Since we’ve been home from Europe, I’ve been talking to people a lot about travel. A few times now, I called myself a travel evangelist. Since I discovered Norwegian Air’s low cost flights, I feel like we can go anywhere.
It’s not just the cheap flights that make travel feel possible. A year ago, when my husband told me that he wants to travel to Italy together, I told him we’d need five years to save enough money. It wasn’t possible in my mind. I really didn’t believe that we could put together the money to go. My mind started to spool out the sequence of things we’d have to accomplish to save up, plan, purchase, get away from work and actually go and I just shut down. Not possible. I felt bad for not believing in his vision, but I simply didn’t.
Things have changed for me over the past year or so, and I’m still trying to put my finger on what it is that shifted to allow for these adventures we’ve been having. Going to Europe isn’t the first. Last summer we took off for two weeks on a rambling excursion through Washington state that culminated with watching the solar eclipse right under the line of totality. I’ve since done my biggest solo backpacking trip of 40 miles on the Rogue River Trail. Vinnie spent three and a half months working for a World Cup snowboard racer, bringing his total number of days in Europe in a four-month period to 90.
Something cracked open and let a bunch of light in on what I believe is possible. It definitely started with going to Washington. Initially, we were simply talking about going up to see my sister for her 40th birthday. Then I saw some incredible photos of Mount Rainier National Park, and my imagination caught fire. I wanted to go there to hike those trails and see those glaciers. So we decided to go. This wasn’t difficult in the monetary sense as we’d be driving, staying with my sister and then camping in the national park. This made the trip feel doable. Once we realized that the total eclipse was happening towards the end of our trip, we added on a few more days so that we could stay far enough north to get the big view. Suddenly, we had a two-week trip planned. Well, perhaps planned isn’t quite accurate.
What I’m coming to learn is that planning is not the way forward. It may be that intention is a better word. We had the intention to go to certain places and to see certain things. We had a time frame, which had some flexibility in it. We had a car full of supplies, maps, water and a willingness to hit the road together.

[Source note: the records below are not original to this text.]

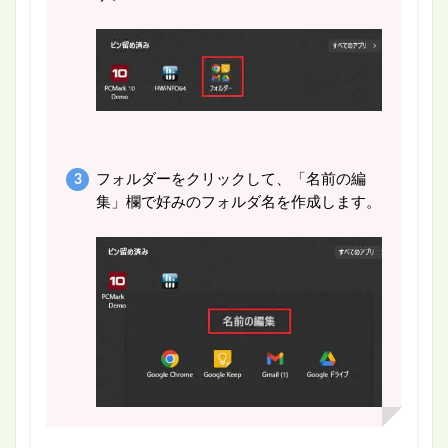
フォルダーをクリックして、「名前の編
集」欄で好みのフォルダ名を作成します。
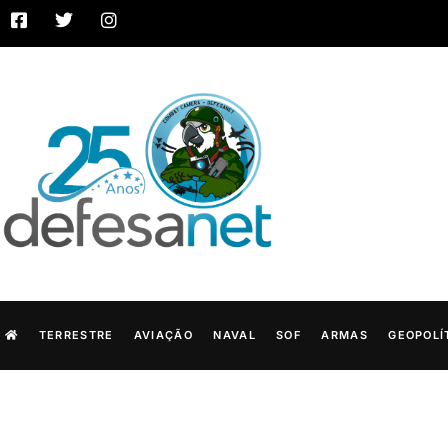
TERRESTRE
AVIAÇÃO
NAVAL
SOF
ARMAS
GEOPOLÍ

I should note here that Vinnie and I have incredibly different styles to life and travel. We’ve adopted the name Patty Perfect Planner for the part of my personality that really wants to be in control: dates and locations set out, destinations settled for each night, possibly lodging arranged, costs for attractions researched and a final trip budget number firmly in mind. Vinnie, on the other hand, is the Master of Chaos. By which I mean he wants none of the things on Patty’s list – he’s completely open to let the road take him where it will. He’s camped outside for whole seasons and he’s perfectly willing to end up sleeping in the car, calling beer and beef jerky a sufficient dinner and heading out the next day to do it all over again. We’re so different that we find plenty of opportunities to laugh at ourselves. The Travel Tales of Patty Perfect Planner and the Master of Chaos could be coming to a blog near you soon so you can laugh too.
Our romp through Washington was good training for our trip to Europe. I planned out the first part of our trip, then relinquished control to Vinnie for the second part so we could see the eclipse. Not having an itinerary made my stomach ache, but he assured me that he’d take care of it and I should just enjoy the view out the window. And I did. But it’s funny and odd how relaxing takes concentration for me. Letting go can be a bitch.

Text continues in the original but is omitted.